Suddenly Asthma dashes past as wild as a fox and unimaginably rich in life. And then she is gone, and Charter is irresistibly drawn to find her.

“. . and yet, Charter! How eagerly I longed for life. And still. . longing. . the longing! Even now!”

“You,” Charter must force himself to speak, “have years ahead, years!”

“Bah!” Billy rises and goes to the kitchen where, astonishingly, he sticks his head under the cold-water faucet and gives himself a proper dousing before shaking his head vigorously from left to right like a wet dog. Charter rises to the occasion and hands him a clean dish towel.

“Good,” Billy says and pats him on the shoulder. “Well done. Time to retire!” he decides. “Don’t worry about the dishes. . in the morning. . I’ll. .” He wanders off.

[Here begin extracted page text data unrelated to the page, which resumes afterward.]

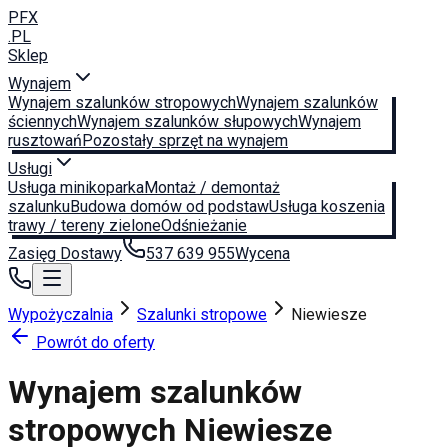
PFX
.PL
Sklep
Wynajem
Wynajem szalunków stropowych
Wynajem szalunków
ściennych
Wynajem szalunków słupowych
Wynajem
rusztowań
Pozostały sprzęt na wynajem
Usługi
Usługa minikoparka
Montaż / demontaż
szalunku
Budowa domów od podstaw
Usługa koszenia
trawy / tereny zielone
Odśnieżanie
Zasięg Dostawy
537 639 955
Wycena
Wypożyczalnia
Szalunki stropowe
Niewiesze
Powrót do oferty
Wynajem szalunków
stropowych
Niewiesze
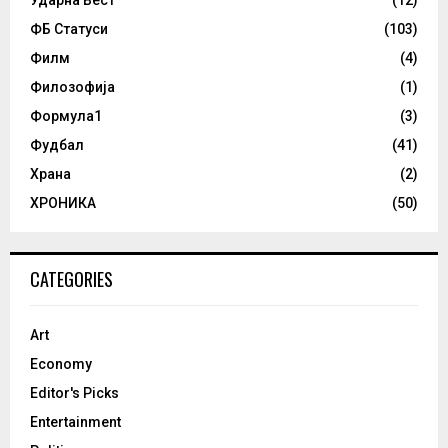
Ударна Вест
(12)
ФБ Статуси
(103)
Филм
(4)
Филозофија
(1)
Формула1
(3)
Фудбал
(41)
Храна
(2)
ХРОНИКА
(50)
CATEGORIES
Art
Economy
Editor's Picks
Entertainment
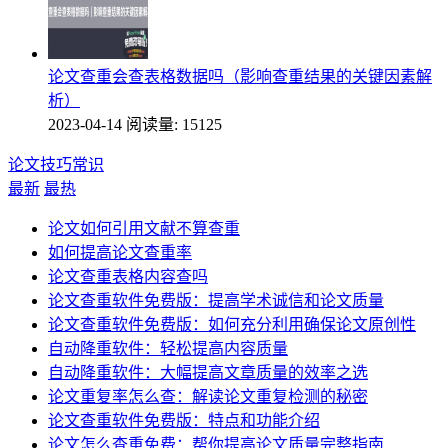
论文查重会查表格数据吗（影响查重结果的关键因素解
析）
2023-04-14
阅读量: 15125
论文技巧常识
最新
最热
论文如何引用文献不算查重
如何提高论文查重率
论文查重表格内容查吗
论文查重软件免费版：提高学术诚信和论文质量
论文查重软件免费版：如何充分利用确保论文原创性
自动降重软件：轻松提高内容质量
自动降重软件：大幅提高文章质量的效率之选
论文重复率怎么查：解读论文重复检测的秘密
论文查重软件免费版：特点和功能介绍
论文怎么查重免费：帮你提高论文质量完整指南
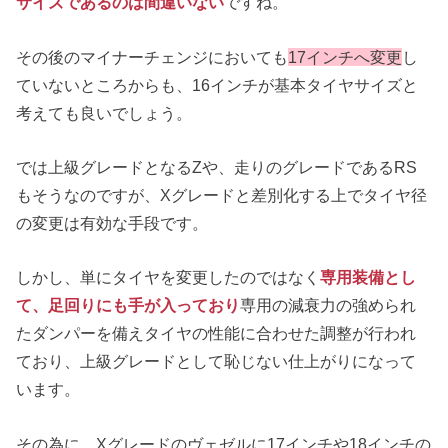
サイズであるのは間違いない
ですね。
その後のマイナーチェンジにおいても
17インチへ変更
し
ていないところからも、16インチが基本タイヤサイズと
考えても良いでしょう。
では上級グレードとなるZや、走りのグレードであるRS
もそうなのですが、Xグレードと差別化する上でタイヤ径
の変更は有効な手段です。
しかし、単にタイヤを変更したのではなく
専用装備とし
て、足回りにも手が入っており
専用の減衰力の強められ
たダンパーを備えタイヤの性能に合わせた調整が行われ
ており、上級グレードとして恥じない仕上がりになって
います。
その為に、Xグレードのヴェゼルに17インチや18インチの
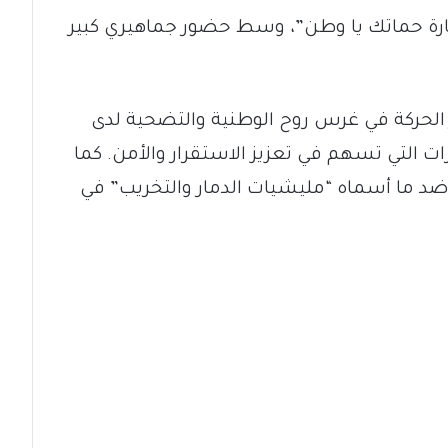
ارة حماتك يا وطن”، وسط حضور جماهيري كبير
ر الحركة في غرس روح الوطنية والتضحية لدى
ات التي تسهم في تعزيز الاستقرار والأمن. كما
ضد ما أسماه “مليشيات الدمار والتخريب” في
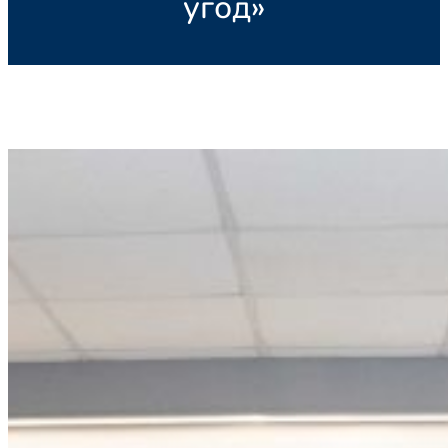
угод»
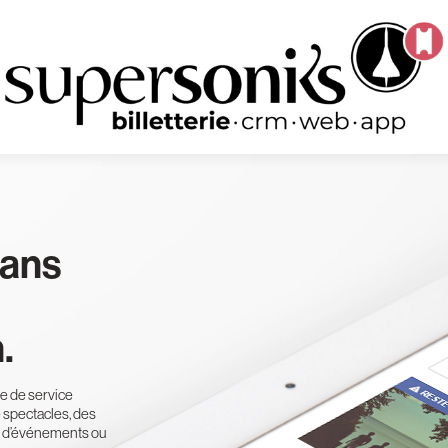
sans
.
re de service
 spectacles, des
rs d’événements ou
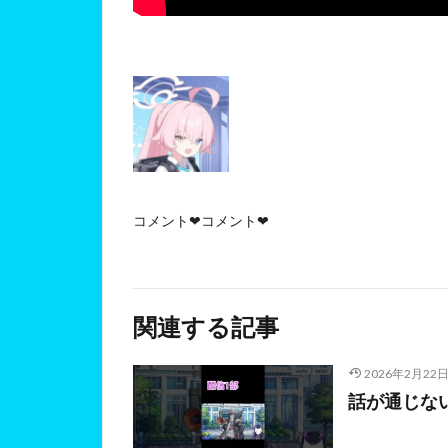
コメント❤コメント❤
関連する記事
2026年2月22
話が通じない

Charter takes up the dishes and fills the sink with suds. His agitation has quieted. He can hear Blackie calling for Asthma, the other mothers calling (and one blows a whistle). Soon she will be in her room, tucked away for the night, a breath away from him. Lovingly he washes everything, gazing again and again at the Circle, the rich grass wet with color, the trim houses, their slate roofs and stone chimneys, the polished window glass. It all gleams. It is all wonderful.

Once everything has been dried and returned to its place, he steps out into the evening to smoke a Camel — a new habit he can currently “afford,” having, on a visit to the train station down by the river, a pleasant hour’s walk away, purloined the wallet of a well-heeled and permed crone on her way to the city for a hit of high culture. She had fallen into a deep nap beside the alligator purse, its mouth as open as its owner’s. Charter thinks how over time such acts repeat themselves, each alike, each distinct: the local hunter, dashing in sideburns and well-oiled boots, his back pocket unbuttoned; a young coed devoid of common sense, her little silk purse abandoned on the ticket counter as she, tucked into the phone booth, catches up on gossip ($150 in bills!).

How good it is to smoke a cigarette, one’s back against a solid wall, the breeze playing in the leaves, the Circle silenced, each window the promise of a shadow-puppet play. Pathos and terror, black comedy, tenderness and loss, fire and ice, pleasure and punishment — all this surging and ebbing in those ruthless, wondrous, persistent rooms. Such sweetness! Such menace! He looks on as lives grow stale, are renewed. As kittens grow into cats; as betrayal rustles the sheets, rolls under the crib, and comes to rest there; as Death catches a glimpse of a maiden and cannot turn away.